Sono trascorsi sei lunghissimi anni, e nel cuore degli abruzzesi c'è una ferita impossibile da rimarginare, nonostante le promesse e i tentativi di ripristinare una normalità che appartiene ad un passato lontano. La ricordiamo tutti quella notte del 6 aprile 2009, le lancette ferme alle 3.32, e la terra che, abbandonate le vesti di una madre premurosa, terrorizzava i suoi figli imprigionandoli nel buio e nel silenzio.

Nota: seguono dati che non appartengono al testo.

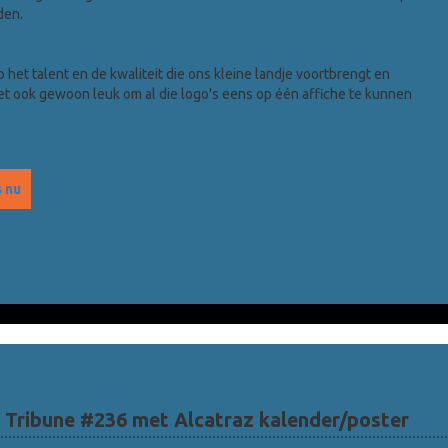
den.
p het talent en de kwaliteit die ons kleine landje voortbrengt en
et ook gewoon leuk om al die logo's eens op één affiche te kunnen
s nu
 Tribune #236 met Alcatraz kalender/poster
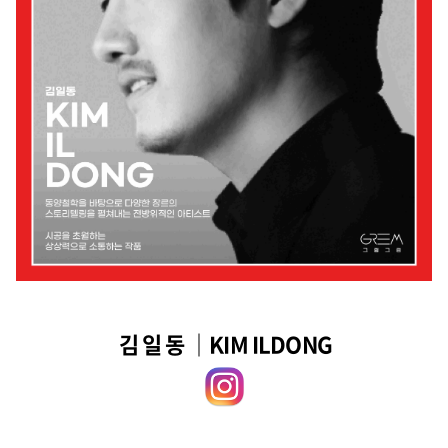
김 일 동 ｜KIM ILDONG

Oggi, a distanza di troppo tempo, la storia resta ancora intrappolata nelle macerie, tra gli scheletri di strutture disabitate e il vuoto di strade desolate, in cui il mormorio della folla è solo un ricordo. La quotidianità è cambiata, così come le abitudini della gente, e la vita si è spostata nelle nuove costruzioni dell'immediato post-terremoto, le new town, nelle zone periferiche
L'Aquila ha voglia di rivivere, di tornare al suo splendore, nonostante la maledizione sismica che da sempre la accompagna. E invece sembra avvolta in una ragnatela di metallo, un merletto gelido e scintillante fatto di impalcature che la sorreggono, scongiurando il crollo definitivo. Nel centro storico l'odore della calce e del cemento è intenso, fastidioso, pungente, mentre il rumore dei lavori di ricostruzione fa da sottofondo nel cantiere a cielo aperto.
"Divieto d'accesso ai non addetti ai lavori" è il motto di ogni porta nascosta dai teli arancioni, serrata dai lucchetti o da travi in legno. Al di là di quelle entrate, il nulla. Qualche operaio, forse, munito di elmetto dalle tinte fluo e ricoperto di polvere e vernice.

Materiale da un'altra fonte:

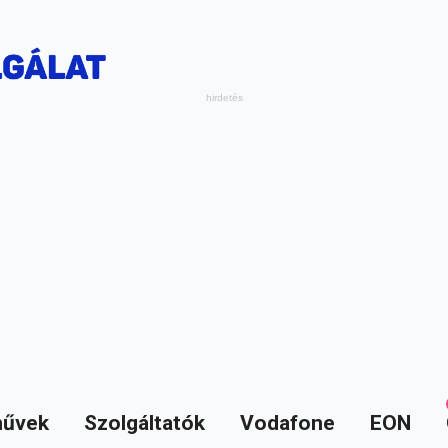
űvek
Szolgáltatók
Vodafone
EON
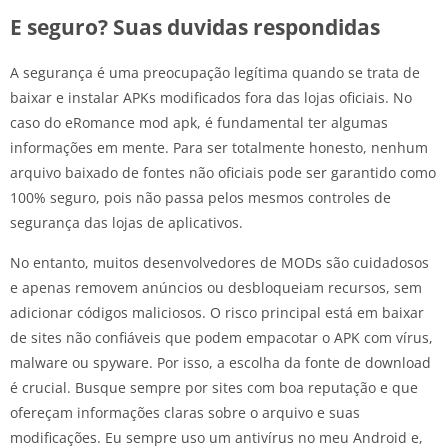
E seguro? Suas duvidas respondidas
A segurança é uma preocupação legítima quando se trata de
baixar e instalar APKs modificados fora das lojas oficiais. No
caso do eRomance mod apk, é fundamental ter algumas
informações em mente. Para ser totalmente honesto, nenhum
arquivo baixado de fontes não oficiais pode ser garantido como
100% seguro, pois não passa pelos mesmos controles de
segurança das lojas de aplicativos.
No entanto, muitos desenvolvedores de MODs são cuidadosos
e apenas removem anúncios ou desbloqueiam recursos, sem
adicionar códigos maliciosos. O risco principal está em baixar
de sites não confiáveis que podem empacotar o APK com vírus,
malware ou spyware. Por isso, a escolha da fonte de download
é crucial. Busque sempre por sites com boa reputação e que
ofereçam informações claras sobre o arquivo e suas
modificações. Eu sempre uso um antivírus no meu Android e,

La ricostruzione procede lenta, disordinata, senza un filo conduttore. Non c'è ancora una sola strada che sia completamente ritornata alla luce. Ed è così che ogni incrocio somiglia a quello precedente, e la storia e la bellezza di una città continuano a rimanere nella memoria dei suoi abitanti.

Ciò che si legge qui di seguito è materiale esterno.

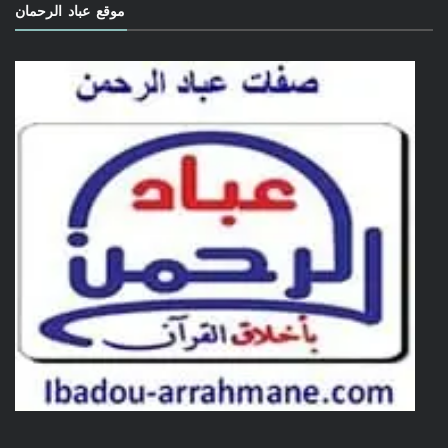
موقع عباد الرحمان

"Ormai si vive alla giornata e di gente ce n'è pochissima" racconta Pietro, proprietario della macelleria in via Leosini. "La vita sociale è insistente e non abbiamo più alcun punto di aggregazione. Il centro e il corso prima erano luoghi fondamentali dove passeggiare, ritrovarsi e incontrarsi. Adesso non c'è più niente, neanche le persone. Fino a qualche tempo fa i turisti venivano a vedere cosa fosse rimasto dell'Aquila, mentre oggi il terremoto non è più di moda".
I tetti delle chiese sono crollati, e alzando il naso all'in sù è possibile vedere il cielo che prende il posto di affreschi e cupole. Impossibile entrare nei luoghi di culto distrutti, tanto che la speranza divina sembra vacillare.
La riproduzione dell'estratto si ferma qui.